Bauer already have complimentary rock orientated brands such as Q, Kerrang! and Planet Rock, the latter which recently launched on FM in the West Midlands.
So what could Bauer do with it's new acquisition? In the press statement from Bauer and One Golden Square, the brand is staying, yet that doesn't mean it'll stay in it's present form. Bauer cut costs from the then digital only Planet Rock on-air by axing live shows from 7pm and airing repeats of weekend specialist shows. It's almost certain the station will move from One Golden Square to Bauer's hub a few minutes walk away to share with Kiss, Magic 105.4 and Planet Rock.
I believe that for Planet Rock to increase it's share in the London area, it'll need to replace Absolute Radio on 105.8 FM. An FM presence in London, the most competitive market in the country is important for national advertisers to hear what the brand is about. This is why Smooth Radio despite having little or no regional output still uses 102.2 despite having a flagging share in the capital. This is a high risk strategy as Absolute has taken five years to gain some form of a presence after rebranding from Virgin Radio in that market.

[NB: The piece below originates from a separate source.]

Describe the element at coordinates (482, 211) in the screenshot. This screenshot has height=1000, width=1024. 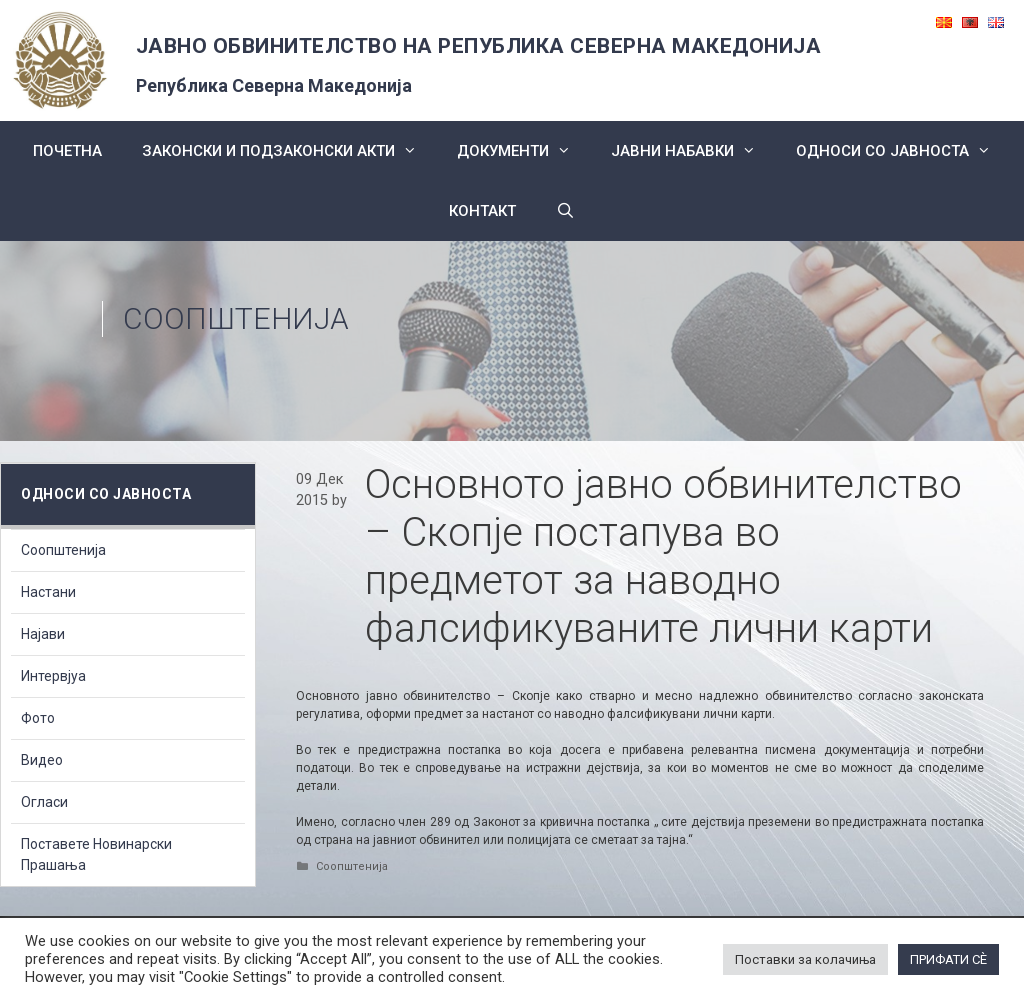
I see `КОНТАКТ` at that location. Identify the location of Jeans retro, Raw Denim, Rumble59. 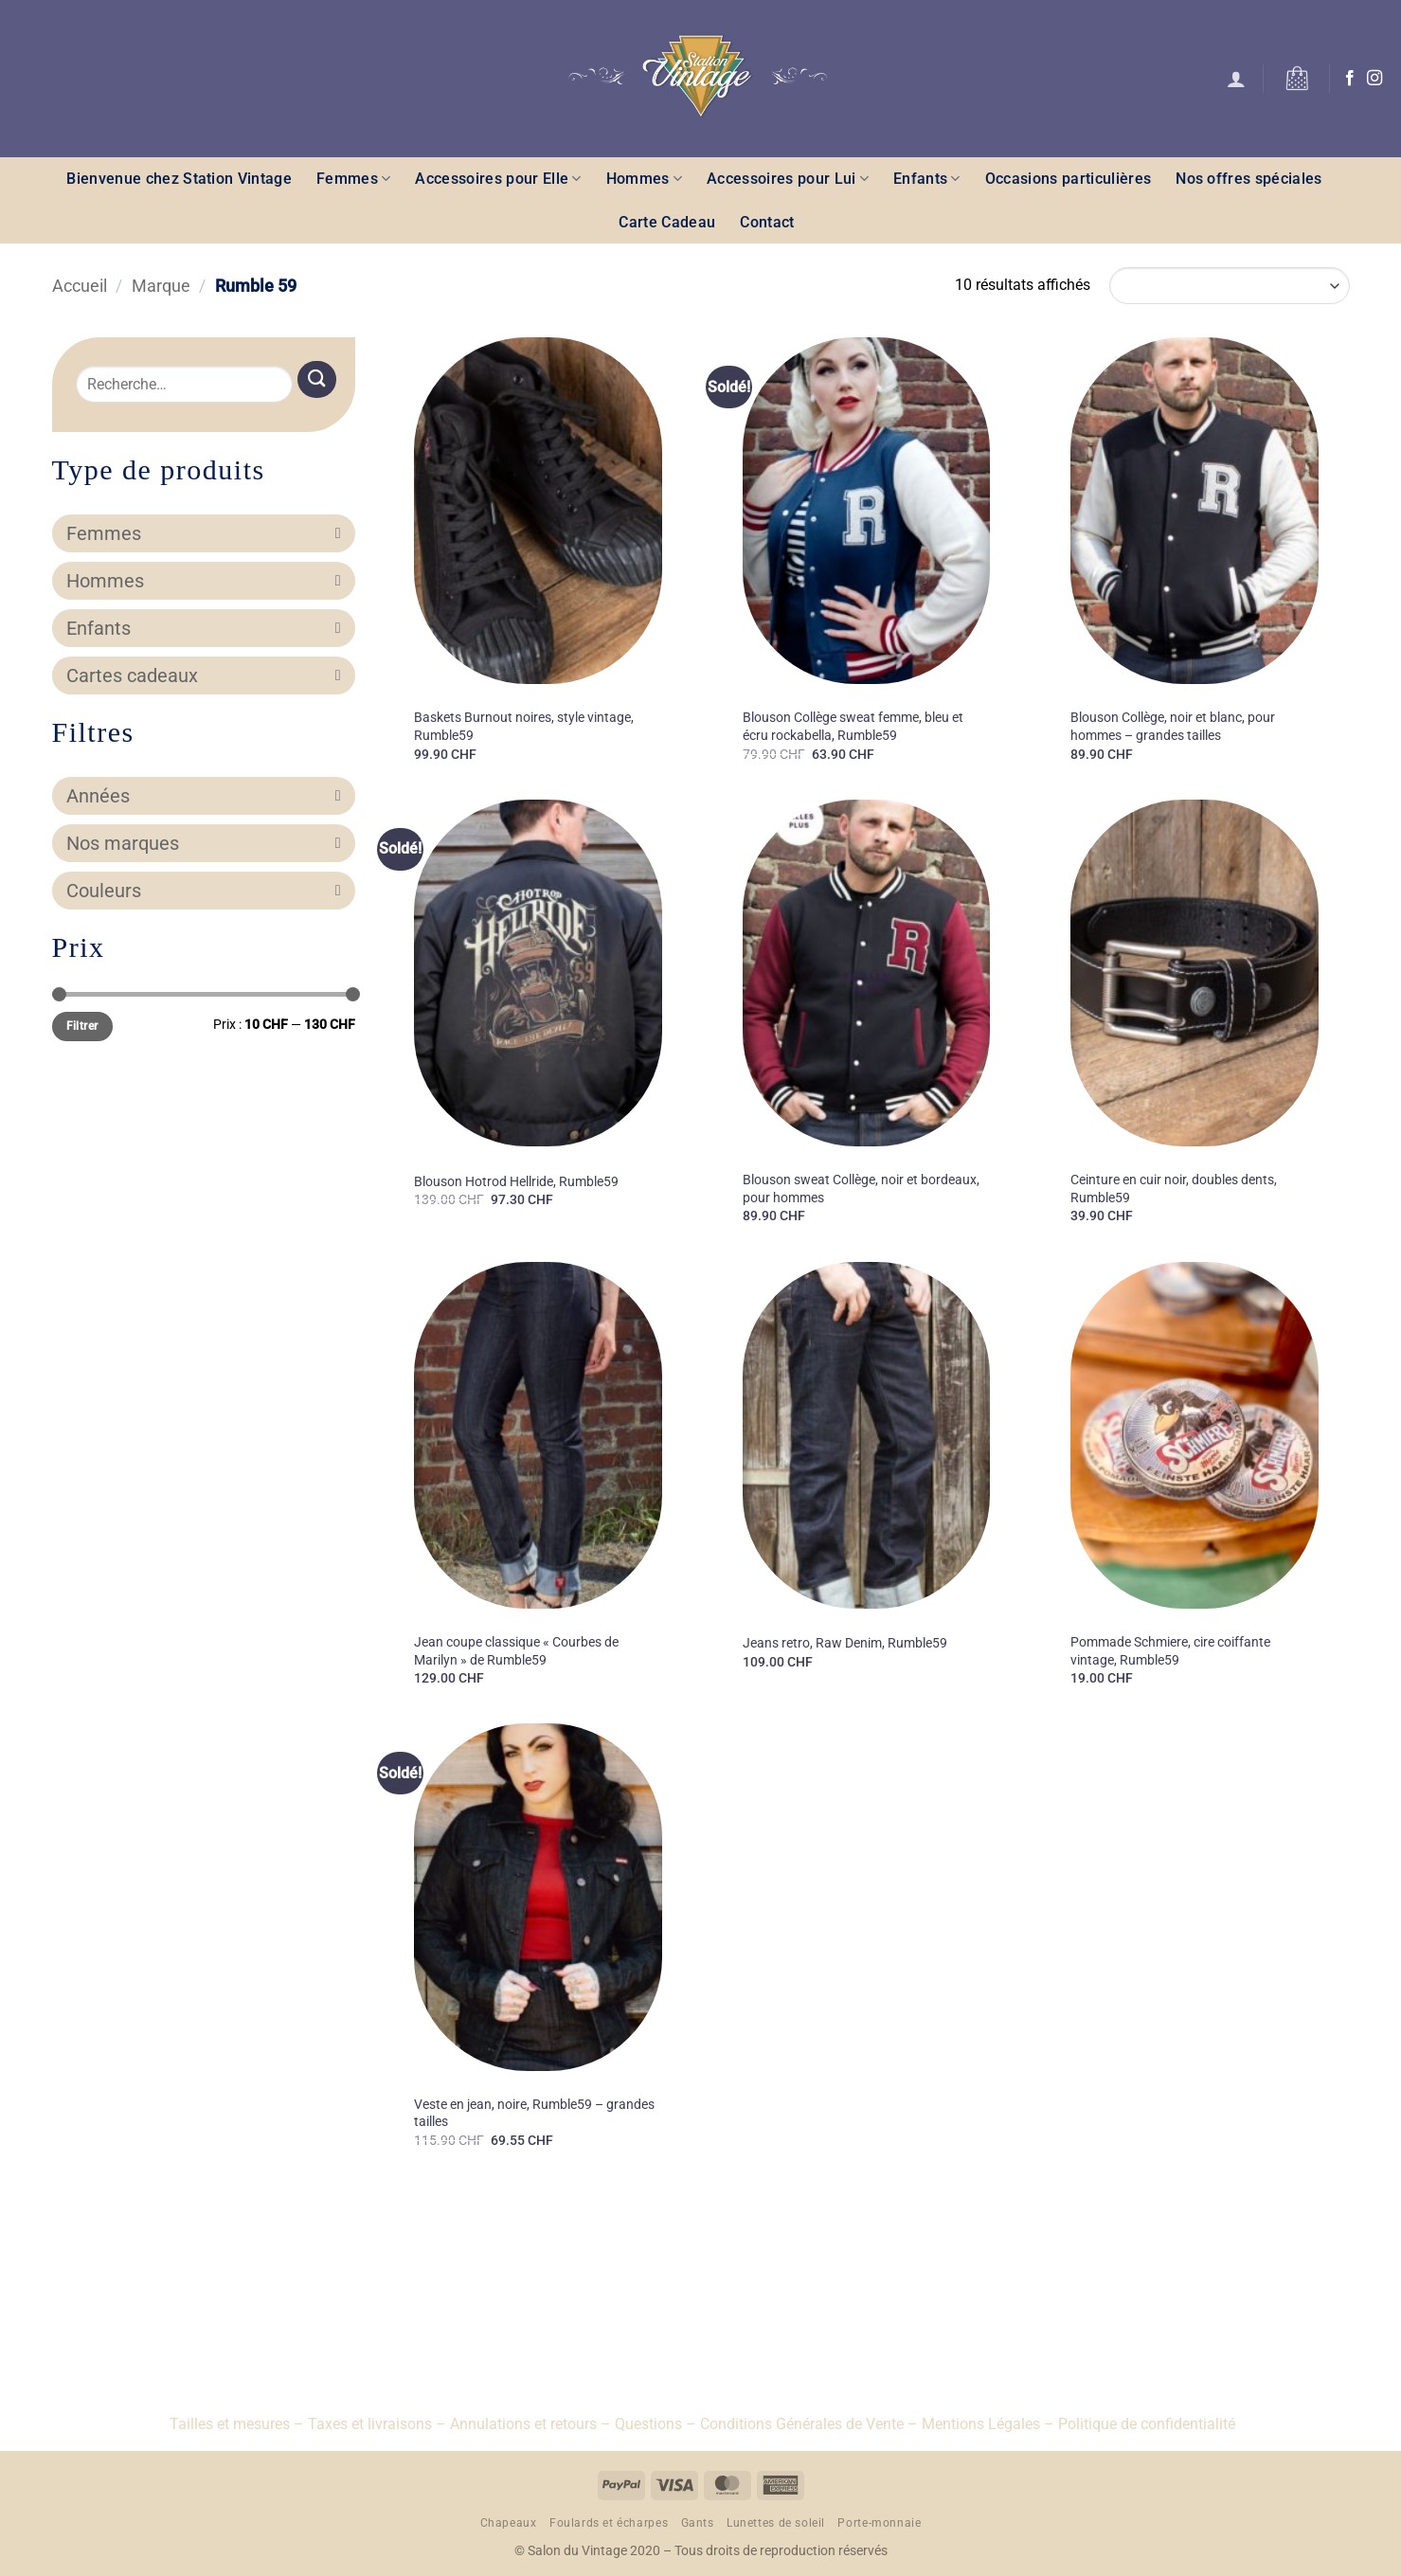
(845, 1643).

Absolute has a higher share of listeners over Virgin Radio, however the latter only had two digital spin off stations which you could only hear in the London area. Absolute has invested heavily in DAB and satellite transmission for it's seven digital spin-offs across the country with the 80s and 90s stations on the national Digital One multiplex.
So considering Bauer are committed to Absolute, this 'could' happen.
London FM: Planet Rock replaces Absolute to provide a regional FM network for London and the West Midlands. In London this provides a new format for the capital.
1215 AM: Stays as Absolute Radio. My own personal opinion is to replace it with PR, but I doubt it'd raise share in the likes of Liverpool, Glasgow and Edinburgh even if had classic rock on it instead. Those who listen to PR there already use DAB.
Digital One DAB: Absolute Radio and 80s stay, although the latter is rebranded under one of Bauer's brands which can skew the playlist away from rock to AC which will enable the 80s station to reach it's full potential without the stigma of trying to be uber cool too. 90s is axed.
Local DAB multiplex relays of the decades stations: All axed. With the exception of Classic Rock, the 60s, 70s and 00s stations have very little reach. These could be sold to OXIS Media for their expansion of Jack FM.
I really hope as many staff from Absolute are kept on as possible. Despite the Islington skewed nonsense from management which I felt dogged their five years on-air, those with a real passion for radio not just on-air have an affinity for a station which has had an interesting history over the last twenty years.
The 'real' music era nonsense and cheap publicity stunts such as banning Cliff Richard are coming to an end.